The fuel cell vehicles on display and available for test drive at the conference seemed showroom ready. You would not have the first idea from the ride, appearance, and performance that buying one may be 15 to 20 years off into the future. While the fleet of vehicles fielded by the auto companies represents a major milestone (there are about 600-800 under trial across the globe) a number of challenging obstacles remain: on board fuel storage must be doubled to achieve an acceptable driving range, power plant lifetime improvement must increase five times, fuel cell drive train cost must be cut to 10% of current costs, and a clean hydrogen generating and distribution infrastructure must replace the existing well established global network of gas stations. The benefits to the country and world of significantly improved air quality and reduced dependence on dwindling oil reserves (60% of annual oil consumption in the U.S. goes to automobiles) are the compelling reasons that keep development resources flowing.

FCV vs HEVs vs ICEs. H2Gen Innovations prepared a green house gas emissions (GHG) and gasoline consumption computer simulation for 100 years comparing business as usual, with gas-powered hybrid electric vehicles (HEVs), hydrogen FC, (H2 FCVs) and hydrogen internal combustion engines (H22 ICE). According to the simulation, the only long-term solution to the dual problem of reduced GHGs and imported oil is hydrogen-powered vehicles. Where would the H2 come from? Transitioning from a gasoline economy could come via reforming ethanol at local filling stations which would provide hydrogen at about $2.02 per gallon of gasoline equivalent (untaxed) compared to $1.62 gas cost today (untaxed). See Figure 3 showing hydrogen from corn ethanol at the same cost as gasoline with half the GHG, and cellulosic ethanol at less than today’s gas cost with an 80% reduction of GHGs. Eventually the transition would be complete going to H2 from renewable energy. But what renewable energy source makes sense? The projection shows electrolyzing water with renewable energy (photovoltaic, wind) is actually not a good choice for displacing coal-based grid electricity. Ethanol is more effective in reducing GHGs than making H2 for cars.

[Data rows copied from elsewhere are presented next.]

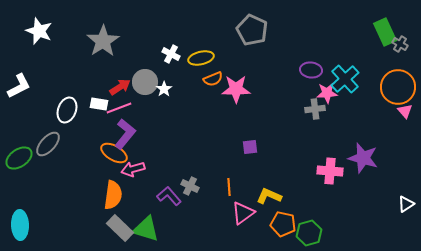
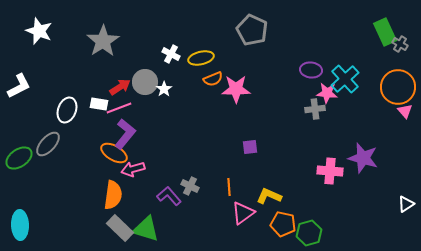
pink star at (327, 93): rotated 10 degrees clockwise
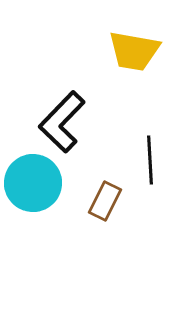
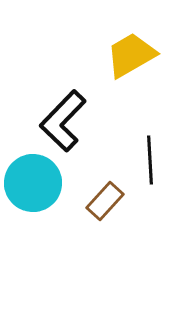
yellow trapezoid: moved 3 px left, 4 px down; rotated 140 degrees clockwise
black L-shape: moved 1 px right, 1 px up
brown rectangle: rotated 15 degrees clockwise
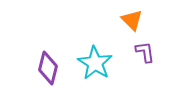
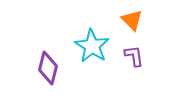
purple L-shape: moved 11 px left, 4 px down
cyan star: moved 3 px left, 17 px up
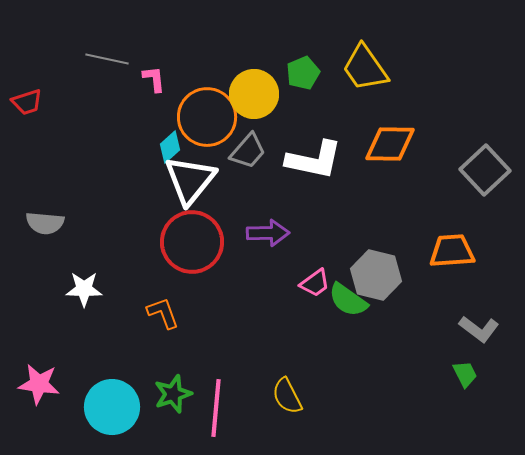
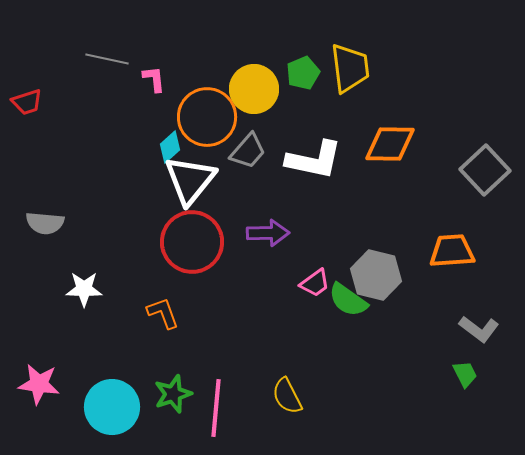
yellow trapezoid: moved 15 px left; rotated 152 degrees counterclockwise
yellow circle: moved 5 px up
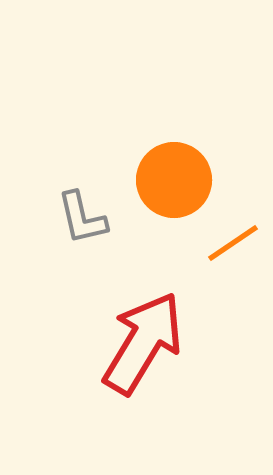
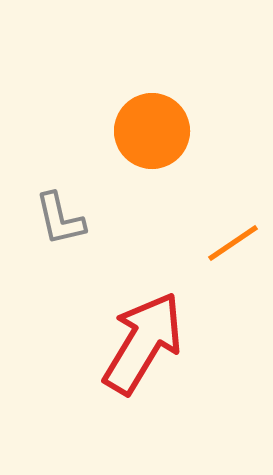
orange circle: moved 22 px left, 49 px up
gray L-shape: moved 22 px left, 1 px down
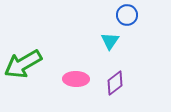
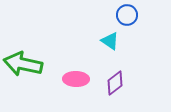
cyan triangle: rotated 30 degrees counterclockwise
green arrow: rotated 42 degrees clockwise
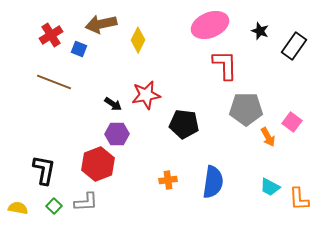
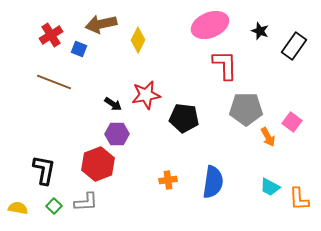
black pentagon: moved 6 px up
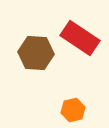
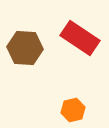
brown hexagon: moved 11 px left, 5 px up
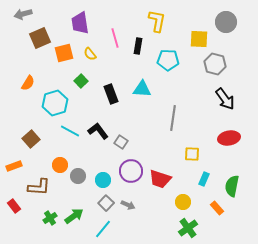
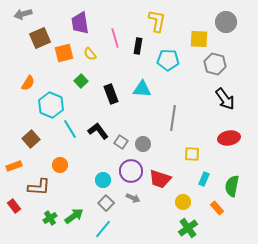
cyan hexagon at (55, 103): moved 4 px left, 2 px down; rotated 20 degrees counterclockwise
cyan line at (70, 131): moved 2 px up; rotated 30 degrees clockwise
gray circle at (78, 176): moved 65 px right, 32 px up
gray arrow at (128, 205): moved 5 px right, 7 px up
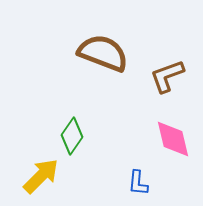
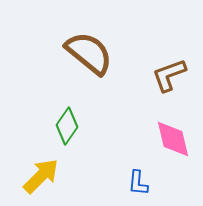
brown semicircle: moved 14 px left; rotated 18 degrees clockwise
brown L-shape: moved 2 px right, 1 px up
green diamond: moved 5 px left, 10 px up
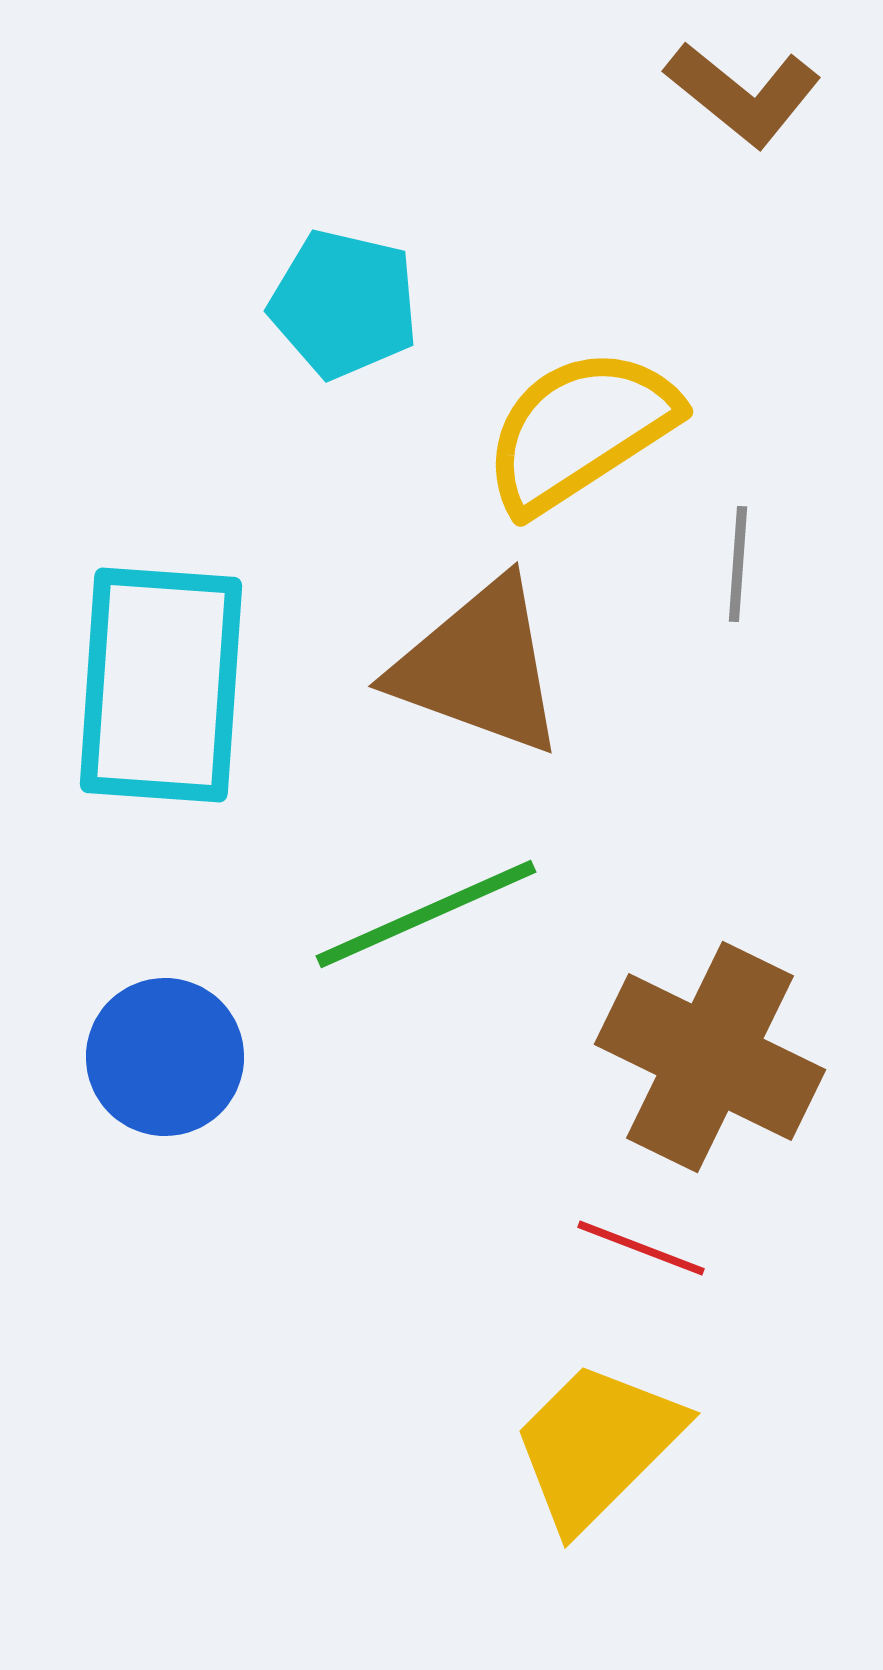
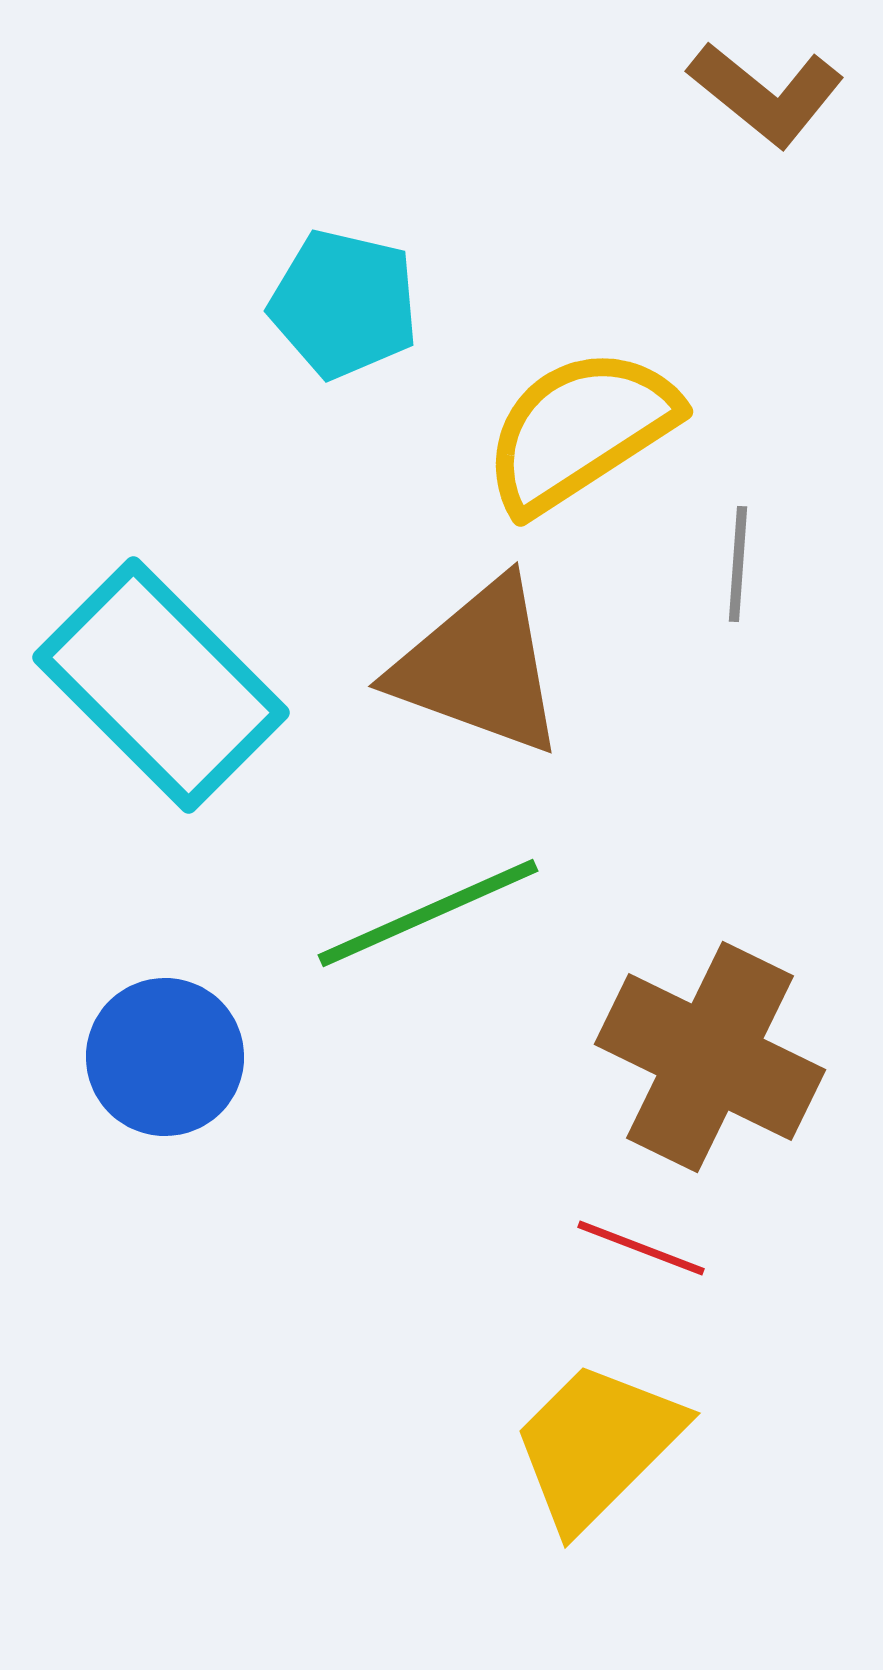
brown L-shape: moved 23 px right
cyan rectangle: rotated 49 degrees counterclockwise
green line: moved 2 px right, 1 px up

A Comparison of On-board Hydrogen Storage Methods for Vehicles. A comparison of the volume, weight and well-to-wheel efficiency of three proposed systems of on-board fuel storage – compressed H2, Metal Hydrides, and DME reforming – was offered by a group led by Mitsubishi Heavy Industries. A well-conceived graphical presentation helps to capsulize the issues. Assume effective H2 storage of 5.8kg is the same for all.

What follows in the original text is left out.